Экзистирующее мышление операционально и технично. Подобно тому, как тело шамана собирается из различий, отношения этого тела с миром формируются в действиях с сопричастными телу объектами, т.е. отношениях, этот мир формирующих, образующих и организующих. Подобно тому, как формы культуры определяется в мифах и текстах фольклора, сами формы фольклора опосредованы структурами языкового сознания, т.е. характером или синтаксисом языка. У истоков языкового сознания лежит опыт экзистирующего сознания, опыт утверждений и отрицаний, восприятий и отторжений.

Структуры действия, языка и сознания, позволяет опыту человека, трансформироваться в опыт сознания, который может быть только опытом сознательной деятельности. Одна из ранних форм языка в этой связи совершенно не случайно получила название эргативного строя языка. В контенсивной типологии языков обширная группа эргативных языков занимает уникальное положение. Исследование этой группы языков позволяет обратиться к истокам языкового сознания и тому его этапу, который имеет отношение к исследуемой нами проблематике.

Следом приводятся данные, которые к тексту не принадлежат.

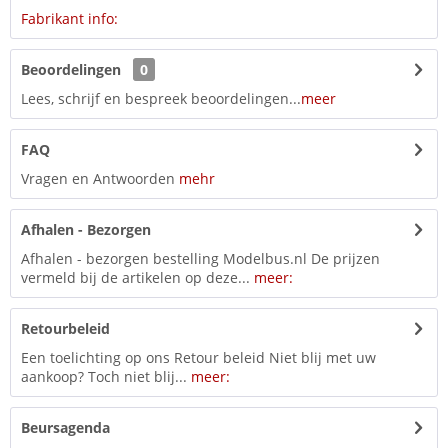
Fabrikant info:
Beoordelingen
0
Lees, schrijf en bespreek beoordelingen...
meer
FAQ
Vragen en Antwoorden
mehr
Afhalen - Bezorgen
Afhalen - bezorgen bestelling Modelbus.nl De prijzen
vermeld bij de artikelen op deze...
meer:
Retourbeleid
Een toelichting op ons Retour beleid Niet blij met uw
aankoop? Toch niet blij...
meer:
Beursagenda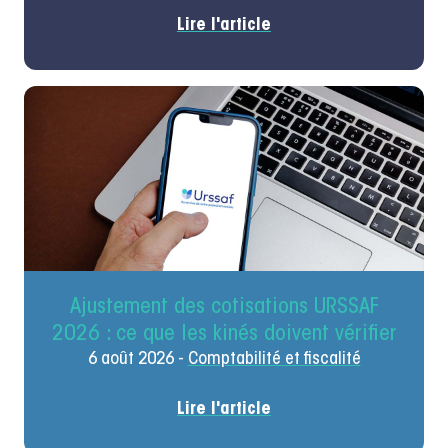
Lire l'article
Ajustement des cotisations URSSAF
2026 : ce que les kinés doivent vérifier
6 août 2026 -
Comptabilité et fiscalité
Lire l'article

К эргативным языкам12 относятся множество языков народов, образующих телесную ткань и определяющих культурный облик Российской цивилизации. Все они принадлежат к обширным ареалам взаимодействий со славянскими народами: это значительная доля кавказских языков, чукотско-камчатских, эскимосско-алеутских, индейских языков. К числу эргативных относятся языки многих народов мира: ближневосточных, папуасских, австралийских, северо-американских и мезоамериканских. Но семантика эргативности имеет гораздо более существенное распространение нежели эргативный синтаксис. Она присутствует во всех индоевропейских, ее содержание подучает выражение в формах пассивного залога. Наиболее широко представлена в славянских, прежде всего, восточнославянских языках, включая русский, не смотря на номинативный характер этих языков. На каком-то этапе элементы эргативного синтаксиса фиксировались в древнегреческом и латинском языках (Ю. С. Степанов), где они строились из пассивных конструкций, но пассивными по существу эргативные глаголы на являются.

Синтаксически эргативность выражается корреляцией эргативной и абсолютной конструкций предложения, а также специфическим составом дополнений. Эргативные языки, или языки эргативного строя (от др.-греч. ἐργάτης «деятельный, действующий»), – это языки, в грамматике которых определяющим принципом является не противопоставление субъекта и объекта, как в современных языках номинативного строя, а противопоставление агенса (производителя действия) и пациенса (носителя действия) или агентива (производителя действия) и фактитива (обладателя действия). Эксперименты в среде носителей современных эргативных языков (ительмены, один из народов чукотско-камчатской языковой группы) выявили любопытный феномен «элиминация одного из имен в абс. падеже дает эллиптическую конструкцию, в которой оставшееся имя всегда будет выражать субъект действия». Другими словами, перед нами ситуация, которую можно определить как «действие без деятеля».13

Ю. Г. Курилович передаёт различие между эргативной и номинативной конструкциями посредством сопоставления примеров Женщиной варится мясо и Женщина варит мясо. По его мнению, в эргативной конструкции больший акцент делается на patiens, чем на agens.14 Д. В. Бубрих сравнивает эргативные конструкции с русскими высказываниями типа Медведь стариком / у старика / старику поймался, Медведь пошёлся (Бубрих, 1946, с. 206)15.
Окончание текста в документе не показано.